◆ The problem ◆
Please report every line of the listing below that has the word "TiME" in it.

◆ Given data ◆

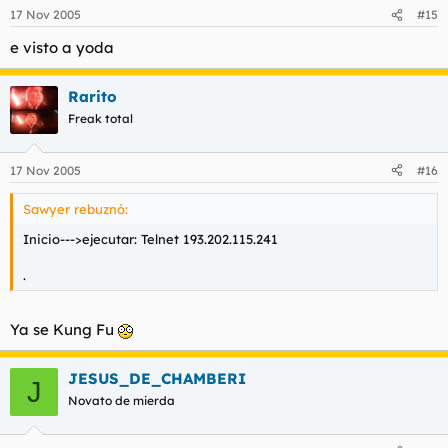
17 Nov 2005
#15
e visto a yoda
Rarito
Freak total
17 Nov 2005
#16
Sawyer rebuznó:
Inicio--->ejecutar: Telnet 193.202.115.241
.
Ya se Kung Fu
JESUS_DE_CHAMBERI
J
Novato de mierda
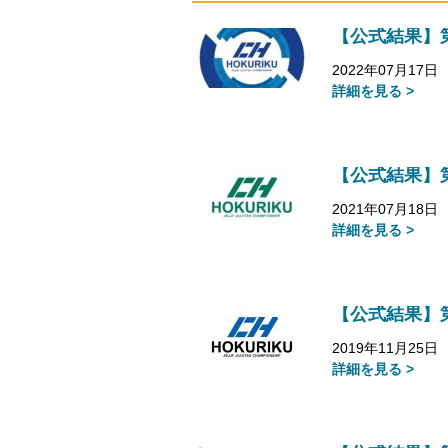
【公式結果】
2022年07月17日
詳細を見る >
【公式結果】
2021年07月18日
詳細を見る >
【公式結果】
2019年11月25日
詳細を見る >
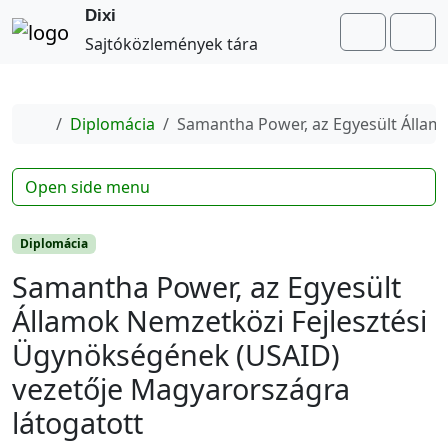
Dixi
Search
Me
Sajtóközlemények tára
Home
Diplomácia
Samantha Power, az Egyesült Állam
Open side menu
Diplomácia
Samantha Power, az Egyesült
Államok Nemzetközi Fejlesztési
Ügynökségének (USAID)
vezetője Magyarországra
látogatott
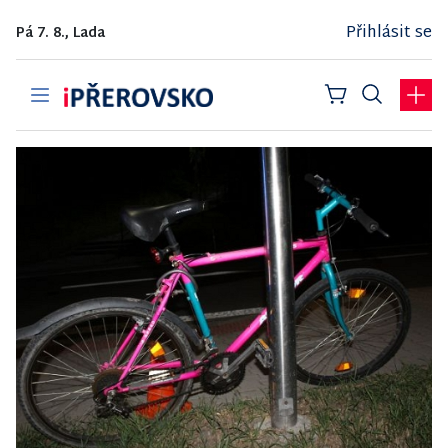
Přihlásit se
Pá 7. 8., Lada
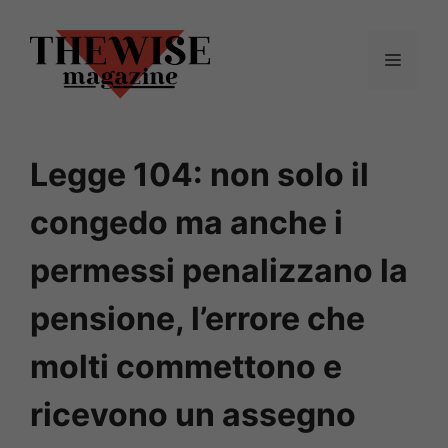
Vai
al
Menu
contenuto
Legge 104: non solo il
congedo ma anche i
permessi penalizzano la
pensione, l’errore che
molti commettono e
ricevono un assegno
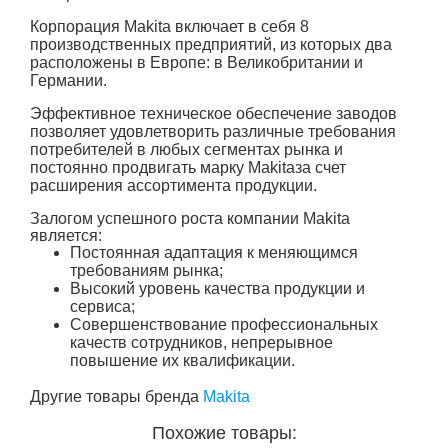
Корпорация Makita включает в себя 8
производственных предприятий, из которых два
расположены в Европе: в Великобритании и
Германии.
Эффективное техническое обеспечение заводов
позволяет удовлетворить различные требования
потребителей в любых сегментах рынка и
постоянно продвигать марку Makitaза счет
расширения ассортимента продукции.
Залогом успешного роста компании Makita
является:
Постоянная адаптация к меняющимся
требованиям рынка;
Высокий уровень качества продукции и
сервиса;
Совершенствование профессиональных
качеств сотрудников, непрерывное
повышение их квалификации.
Другие товары бренда
Makita
Похожие товары:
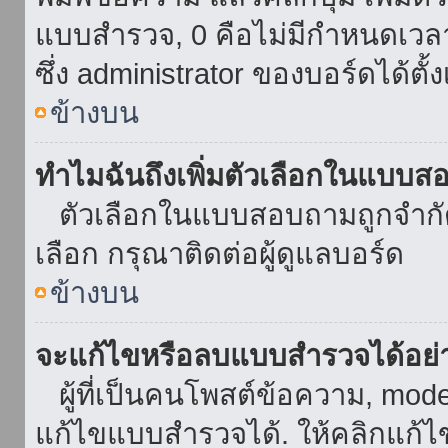
แบบสำรวจ, 0 คือไม่มีกำหนดเวล
ซึ่ง administrator ของบอร์ดได้ตั้ง
ข้างบน
ทำไมฉันถึงเพิ่มตัวเลือกในแบบส
ตัวเลือกในแบบสอบถามถูกจำกัดด้
เลือก กรุณาติดต่อผู้ดูแลบอร์ด
ข้างบน
จะแก้ไขหรือลบแบบสำรวจได้อย่
ผู้ที่เป็นคนโพสต์ข้อความ, mod
แก้ไขแบบสำรวจได้. ให้คลิกแก้ไ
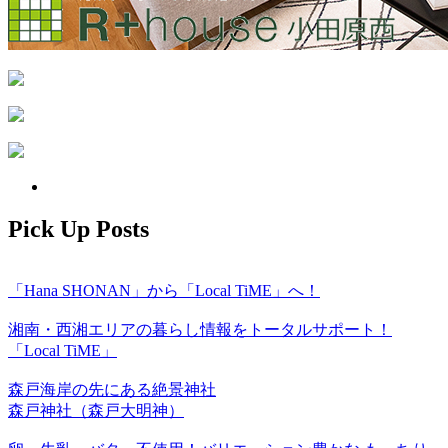
Pick Up Posts
「Hana SHONAN」から「Local TiME」へ！
湘南・西湘エリアの暮らし情報をトータルサポート！
「Local TiME」
森戸海岸の先にある絶景神社
森戸神社（森戸大明神）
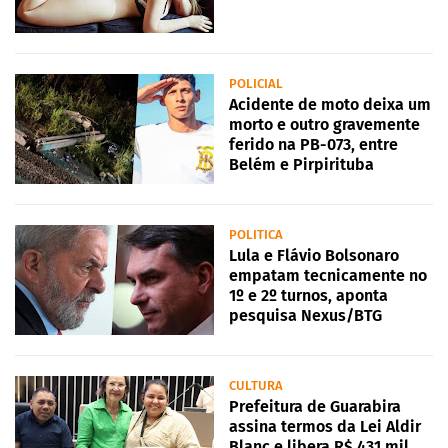
POLICIAL
Acidente de moto deixa um
morto e outro gravemente
ferido na PB-073, entre
Belém e Pirpirituba
POLITICA
Lula e Flávio Bolsonaro
empatam tecnicamente no
1º e 2º turnos, aponta
pesquisa Nexus/BTG
CULTURA
Prefeitura de Guarabira
assina termos da Lei Aldir
Blanc e libera R$ 431 mil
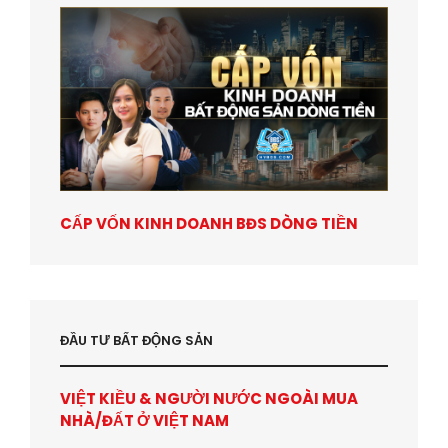
CẤP VỐN KINH DOANH BĐS DÒNG TIỀN
ĐẦU TƯ BẤT ĐỘNG SẢN
VIỆT KIỀU & NGƯỜI NƯỚC NGOÀI MUA
NHÀ/ĐẤT Ở VIỆT NAM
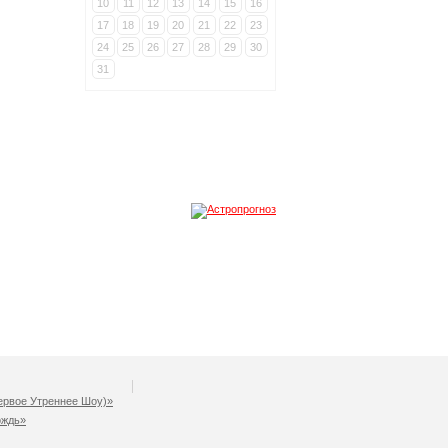
10
11
12
13
14
15
16
17
18
19
20
21
22
23
24
25
26
27
28
29
30
31
рвое Утреннее Шоу)»
ождь»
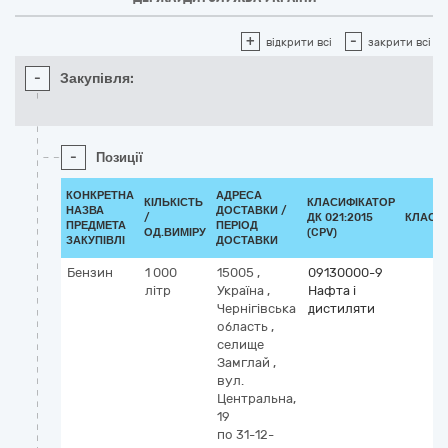
+
-
відкрити всі
закрити всі
-
Закупівля:
-
Позиції
КОНКРЕТНА
АДРЕСА
КІЛЬКІСТЬ
КЛАСИФІКАТОР
НАЗВА
ДОСТАВКИ /
/
ДК 021:2015
КЛАСИ
ПРЕДМЕТА
ПЕРІОД
ОД.ВИМІРУ
(CPV)
ЗАКУПІВЛІ
ДОСТАВКИ
Бензин
1 000
15005
,
09130000-9
літр
Україна
,
Нафта і
Чернігівська
дистиляти
область
,
селище
Замглай
,
вул.
Центральна,
19
по 31-12-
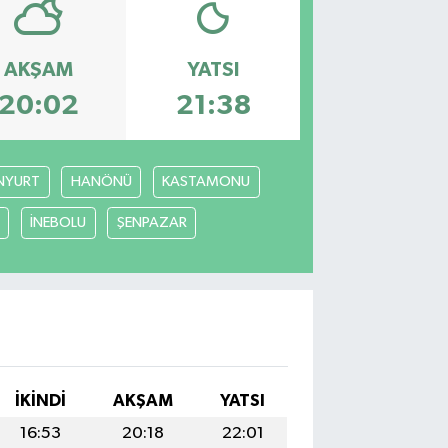
AKŞAM
YATSI
20:02
21:38
NYURT
HANÖNÜ
KASTAMONU
İNEBOLU
ŞENPAZAR
İKINDI
AKŞAM
YATSI
16:53
20:18
22:01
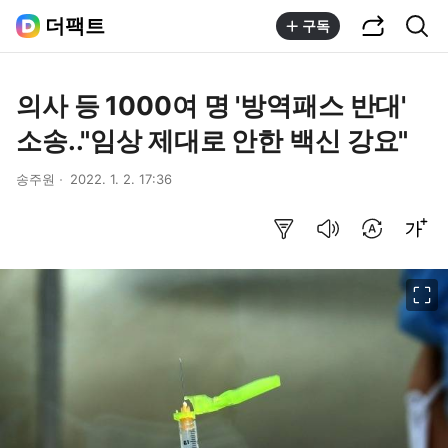
공유하기
통합검색
더팩트
구독
의사 등 1000여 명 '방역패스 반대'
소송.."임상 제대로 안한 백신 강요"
송주원
2022. 1. 2. 17:36
요약보기
음성으로 듣기
번역 설정
글씨크기 조절하기
이미지 크게 보기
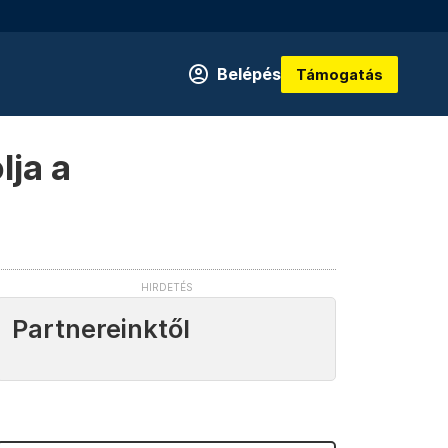
Belépés
Támogatás
lja a
Partnereinktől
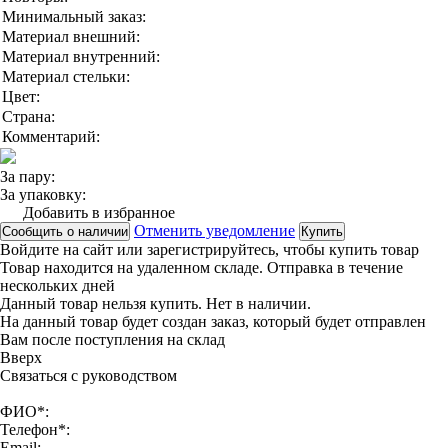
Минимальный заказ:
Материал внешний:
Материал внутренний:
Материал стельки:
Цвет:
Страна:
Комментарий:
За пару:
За упаковку:
Добавить в избранное
Отменить уведомление
Сообщить о наличии
Купить
Войдите на сайт
или
зарегистрируйтесь
, чтобы купить товар
Товар находится на удаленном складе. Отправка в течение
нескольких дней
Данный товар нельзя купить. Нет в наличии.
На данный товар будет создан заказ, который будет отправлен
Вам после поступления на склад
Вверx
Связаться с руководством
ФИО*:
Телефон*:
Email:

◆ Response box ◆
「Hana SHONAN」から「Local TiME」へ！
「Local TiME」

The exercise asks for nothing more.